LOS ANGELES (CN) – In the latest in a string of lawsuits over the way Uber does business, a Los Angeles driver has accused the company of lining its pockets after it charges users more and pays drivers less for rides.

In the federal class action filed on Monday, Uber driver Sophono Van claims that Uber manipulates the software in its app to calculate the “upfront” fare prices it displays to users based on a longer and slower route to a user’s destination. Meanwhile, Uber displays a shorter and quicker route to drivers.

This results in Uber charging users more than it lets on to drivers, so that it can keep the extra money instead of paying it out to them, according to Van.

“This case represents a shocking example of an active, extensive, methodical scheme implemented worldwide specifically to defraud drivers,” he said in his 23-page complaint.

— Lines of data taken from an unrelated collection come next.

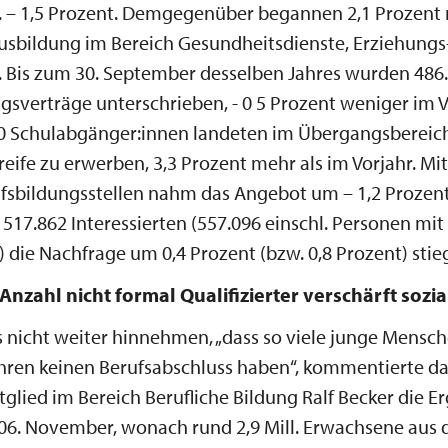
. – 1,5 Prozent. Demgegenüber begannen 2,1 Prozent
usbildung im Bereich Gesundheitsdienste, Erziehungs
. Bis zum 30. September desselben Jahres wurden 486
gsverträge unterschrieben, - 0 5 Prozent weniger im V
30 Schulabgänger:innen landeten im Übergangsbereich
eife zu erwerben, 3,3 Prozent mehr als im Vorjahr. Mi
fsbildungsstellen nahm das Angebot um – 1,2 Prozent
517.862 Interessierten (557.096 einschl. Personen mit
) die Nachfrage um 0,4 Prozent (bzw. 0,8 Prozent) stie
nzahl nicht formal Qualifizierter verschärft sozia
 nicht weiter hinnehmen, „dass so viele junge Mensc
ahren keinen Berufsabschluss haben“, kommentierte d
glied im Bereich Berufliche Bildung Ralf Becker die E
06. November, wonach rund 2,9 Mill. Erwachsene aus 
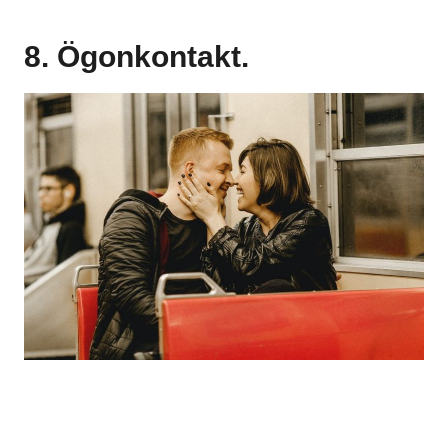
8. Ögonkontakt.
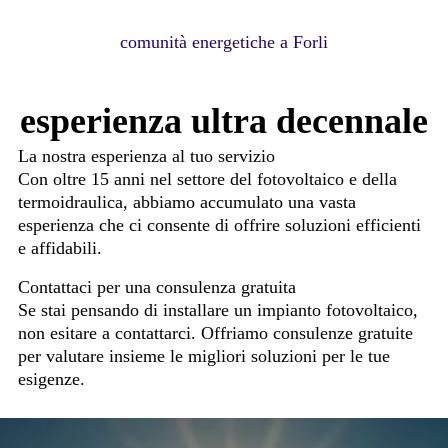
CONTATTACI ORA
comunità energetiche a Forli
esperienza ultra decennale
La nostra esperienza al tuo servizio
Con oltre 15 anni nel settore del fotovoltaico e della
termoidraulica, abbiamo accumulato una vasta
esperienza che ci consente di offrire soluzioni efficienti
e affidabili.
Contattaci per una consulenza gratuita
Se stai pensando di installare un impianto fotovoltaico,
non esitare a contattarci. Offriamo consulenze gratuite
per valutare insieme le migliori soluzioni per le tue
esigenze.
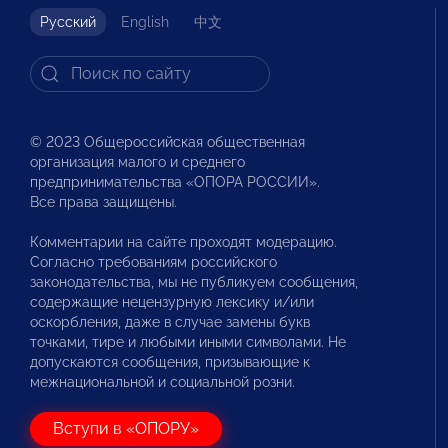
Русский
English
中文
© 2023 Общероссийская общественная
организация малого и среднего
предпринимательства «ОПОРА РОССИИ».
Все права защищены.
Комментарии на сайте проходят модерацию.
Согласно требованиям российского
законодательства, мы не публикуем сообщения,
содержащие нецензурную лексику и/или
оскорбления, даже в случае замены букв
точками, тире и любыми иными символами. Не
допускаются сообщения, призывающие к
межнациональной и социальной розни.
Вступи в «ОПОРУ»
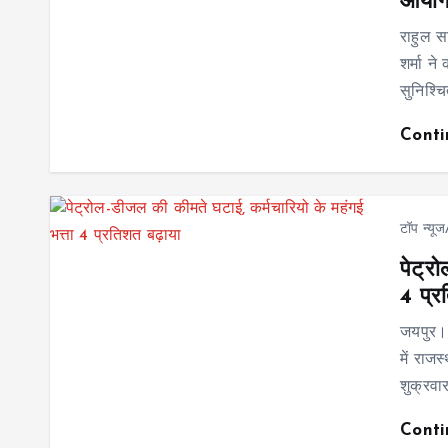
आयोग
राहुल 
शर्मा 
सुनिश्चि
Cont
टॉप न्यू
पेट्र
4 प्र
जयपुर। 
में राज
शुक्रवा
Cont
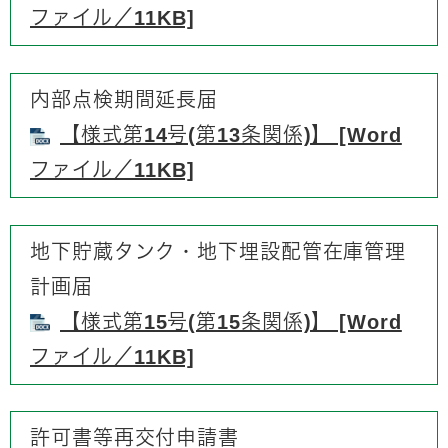
ファイル／11KB]
内部点検期間延長届
【様式第14号(第13条関係)】 [Word
ファイル／11KB]
地下貯蔵タンク・地下埋設配管在庫管理
計画届
【様式第15号(第15条関係)】 [Word
ファイル／11KB]
許可書等再交付申請書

Uber’s upfront pricing system, which it launched last year, calculates a user’s total fare before, instead of after, a ride.

According to Van, Uber assures both users and drivers that the upfront fare price is calculated using a base fare plus a per-mile and per-minute charge for the estimated time and distance of the ride.

The company, he says, makes it seem as though the full fare is paid to drivers, minus service and booking fees.

Van says that he and his fellow drivers wouldn’t have worked for Uber had they known they weren’t getting paid according to the actual fare, or would have demanded higher pay based on those fares.

But they had no way of knowing that Uber was bilking them out of money that rightfully belonged to them, he says.

“The manipulation of prices…is clever and sophisticated,” he said in his complaint. “It is clear that the Uber defendants’ deception was a purposeful, well-planned scheme to deceive drivers and users.”

Van seeks to certify a class of all Uber drivers who have worked in California, including those for UberPool, UberX, Uber Select, Uber Black and Uber SUV.

He wants unspecified damages, and temporary and permanent restraining orders barring the company from charging deceptive upfront fare prices.

He is represented by Daniel Miller of the Wilshire Law Firm in Los Angeles. Miller could not be reached for comment Wednesday.

An Uber spokesperson declined to comment.